--- DATA FOR THIS EXERCISE Enclosed Below ---

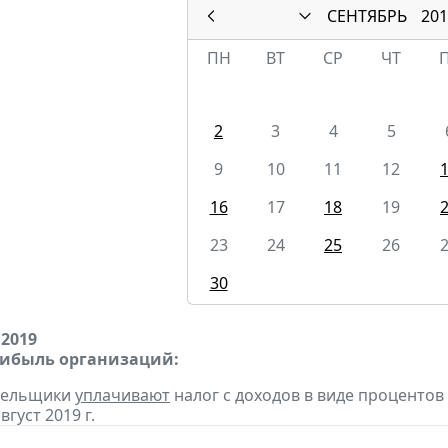
СЕНТЯБРЬ
201
ПН
ВТ
СР
ЧТ
2
3
4
5
9
10
11
12
16
17
18
19
23
24
25
26
30
 2019
рибыль организаций:
ательщики
уплачивают
налог с доходов в виде проценто
вгуст 2019 г.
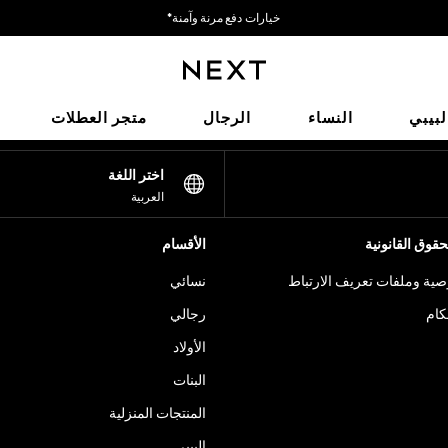
خيارات دفع مرنة وآمنة*
نحن نقبل
شبكاتنا الاجتماعية
لبيبي
النساء
الرجال
متجر العطلات
اختر اللغة
العربية
قوق القانونية
الأقسام
ية وملفات تعريف الارتباط
نسائي
كام
رجالي
الأولاد
البنات
المنتجات المنزلية
البيبي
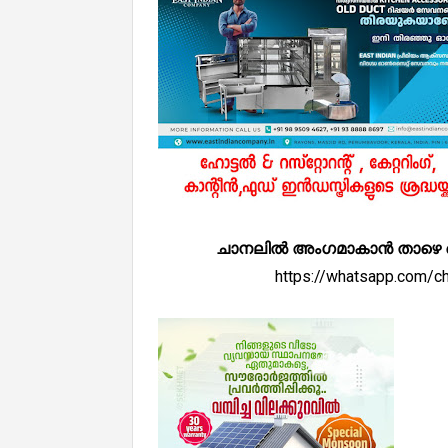
ചാനലിൽ അംഗമാകാൻ താഴെ കൊടുത
https://whatsapp.com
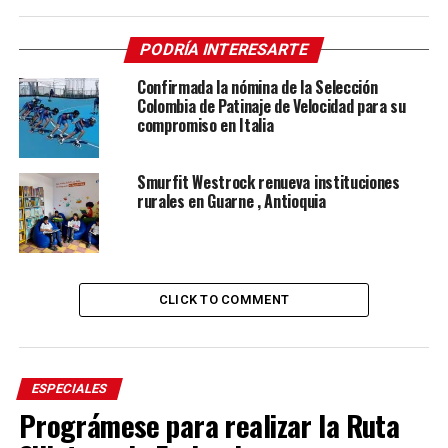
PODRÍA INTERESARTE
Confirmada la nómina de la Selección
Colombia de Patinaje de Velocidad para su
compromiso en Italia
Smurfit Westrock renueva instituciones
rurales en Guarne , Antioquia
CLICK TO COMMENT
ESPECIALES
Prográmese para realizar la Ruta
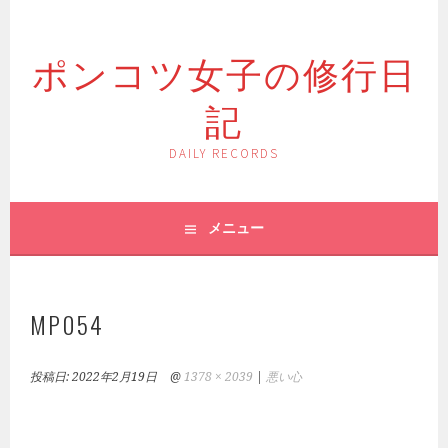
コ
ン
ポンコツ女子の修行日
テ
ン
記
ツ
へ
ス
DAILY RECORDS
キ
ッ
プ
メニュー
MP054
投稿日:
2022年2月19日
@
1378 × 2039
|
悪い心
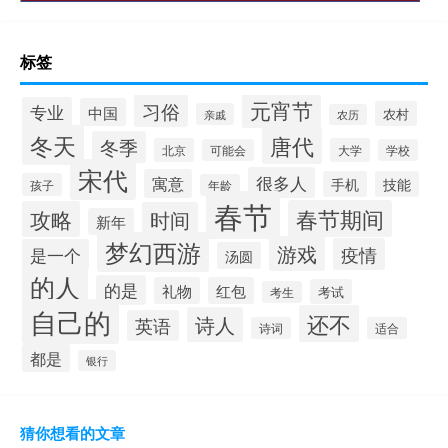
标签
元宵节
习俗
专业
中国
农村
亲戚
农历
冬天
唐代
冬季
北京
大学
可能会
学校
宋代
很多人
寓意
手机
技能
孩子
年龄
春节
春节期间
攻略
时间
新年
梦幻西游
游戏
疫情
是一个
汤圆
的人
的是
礼物
红包
考试
考生
自己的
还不
诗人
英语
诗词
适合
都是
银行
猜你想看的文章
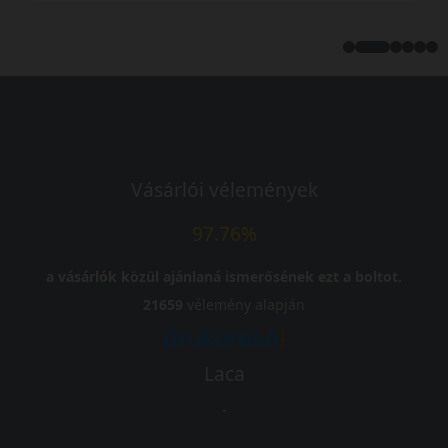
Kuponkód másolása
Vásárlói vélemények
97.76%
a vásárlók közül ajánlaná ismerősének ezt a boltot.
21659
vélemény alapján
Laca
-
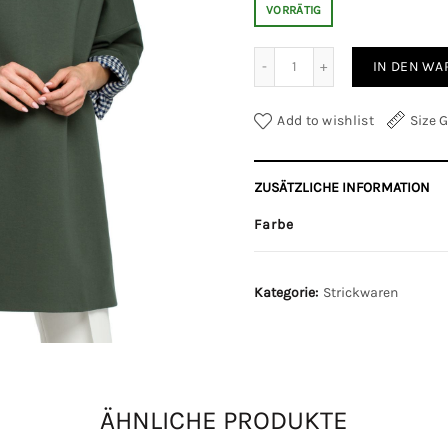
VORRÄTIG
Sweatshirt in Militärgrün, Einheitsgröße Menge
IN DEN W
Add to wishlist
Size 
ZUSÄTZLICHE INFORMATION
Farbe
Kategorie:
Strickwaren
ÄHNLICHE PRODUKTE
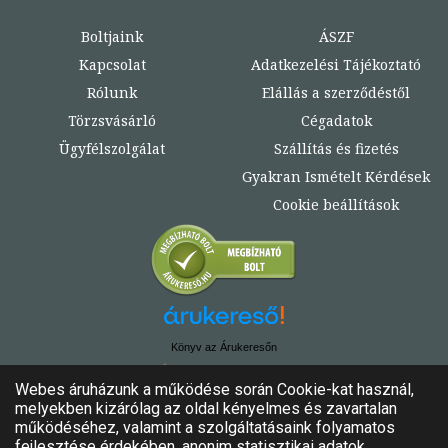
Boltjaink
ÁSZF
Kapcsolat
Adatkezelési Tájékoztató
Rólunk
Elállás a szerződéstől
Törzsvásárló
Cégadatok
Ügyfélszolgálat
Szállítás és fizetés
Gyakran Ismételt Kérdések
Cookie beállítások
Könyv az Árukeresőn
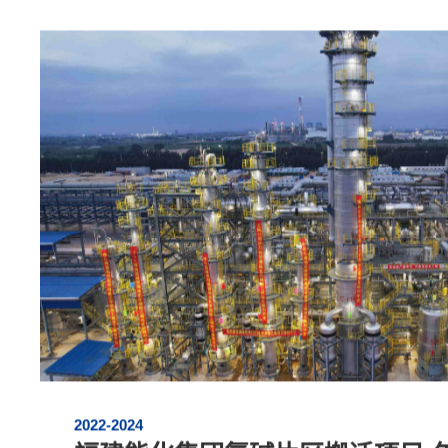
产品规模：
2,000万吨/年炼化一体化项目：100万Nm³/h合
年甲醇、35万吨/年醋酸、160万吨/年高性能
吨/年ABS、15万吨/年PS、40万吨/年醋酸、2
年聚甲醛、30万吨/年碳酸二甲酯、26万吨/年
CO2精制、新材料配套化工项目：27万吨/年
工作范围：
基础设计、详细设计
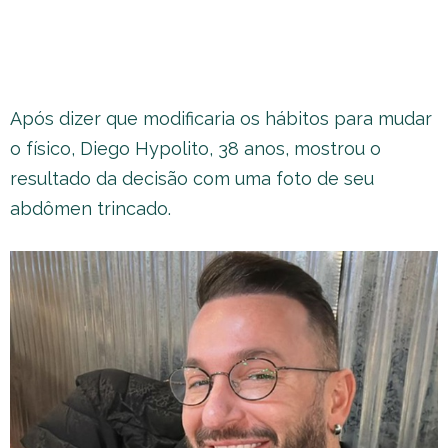
Após dizer que modificaria os hábitos para mudar
o físico, Diego Hypolito, 38 anos, mostrou o
resultado da decisão com uma foto de seu
abdômen trincado.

--- End of Enclosed DATA FOR THIS EXERCISE ---

> EXERCISE DETAILS
The images are to be left out while the entries are written out exactly.

> ANSWER TO THE EXERCISE
СЕНТЯБРЬ
201
ПН
ВТ
СР
ЧТ
2
3
4
5
9
10
11
12
16
17
18
19
23
24
25
26
30
 2019
рибыль организаций:
ательщики
уплачивают
налог с доходов в виде проценто
вгуст 2019 г.
خيارات دفع مرنة وآمنة*
نحن نقبل
شبكاتنا الاجتماعية
لبيبي
النساء
الرجال
متجر العطلات
اختر اللغة
العربية
قوق القانونية
الأقسام
ية وملفات تعريف الارتباط
نسائي
كام
رجالي
الأولاد
البنات
المنتجات المنزلية
البيبي
ചാനലിൽ അംഗമാകാൻ താഴെ കൊടുത
https://whatsapp.com
PODRÍA INTERESARTE
Confirmada la nómina de la Selección
Colombia de Patinaje de Velocidad para su
compromiso en Italia
Smurfit Westrock renueva instituciones
rurales en Guarne , Antioquia
CLICK TO COMMENT
ESPECIALES
Prográmese para realizar la Ruta
コ
ン
ポンコツ女子の修行日
テ
ン
記
ツ
へ
ス
DAILY RECORDS
キ
ッ
プ
メニュー
MP054
投稿日:
2022年2月19日
@
1378 × 2039
|
悪い心
标签
元宵节
习俗
专业
中国
农村
亲戚
农历
冬天
唐代
冬季
北京
大学
可能会
学校
宋代
很多人
寓意
手机
技能
孩子
年龄
春节
春节期间
攻略
时间
新年
梦幻西游
游戏
疫情
是一个
汤圆
的人
的是
礼物
红包
考试
考生
自己的
还不
诗人
英语
诗词
适合
都是
银行
猜你想看的文章
Kuponkód másolása
Vásárlói vélemények
97.76%
a vásárlók közül ajánlaná ismerősének ezt a boltot.
21659
vélemény alapján
Laca
-
VORRÄTIG
Sweatshirt in Militärgrün, Einheitsgröße Menge
IN DEN W
Add to wishlist
Size 
ZUSÄTZLICHE INFORMATION
Farbe
Kategorie:
Strickwaren
ÄHNLICHE PRODUKTE
Boltjaink
ÁSZF
Kapcsolat
Adatkezelési Tájékoztató
Rólunk
Elállás a szerződéstől
Törzsvásárló
Cégadatok
Ügyfélszolgálat
Szállítás és fizetés
Gyakran Ismételt Kérdések
Cookie beállítások
Könyv az Árukeresőn
产品规模：
2,000万吨/年炼化一体化项目：100万Nm³/h合
年甲醇、35万吨/年醋酸、160万吨/年高性能
吨/年ABS、15万吨/年PS、40万吨/年醋酸、2
年聚甲醛、30万吨/年碳酸二甲酯、26万吨/年
CO2精制、新材料配套化工项目：27万吨/年
工作范围：
基础设计、详细设计
Após dizer que modificaria os hábitos para mudar
o físico, Diego Hypolito, 38 anos, mostrou o
resultado da decisão com uma foto de seu
abdômen trincado.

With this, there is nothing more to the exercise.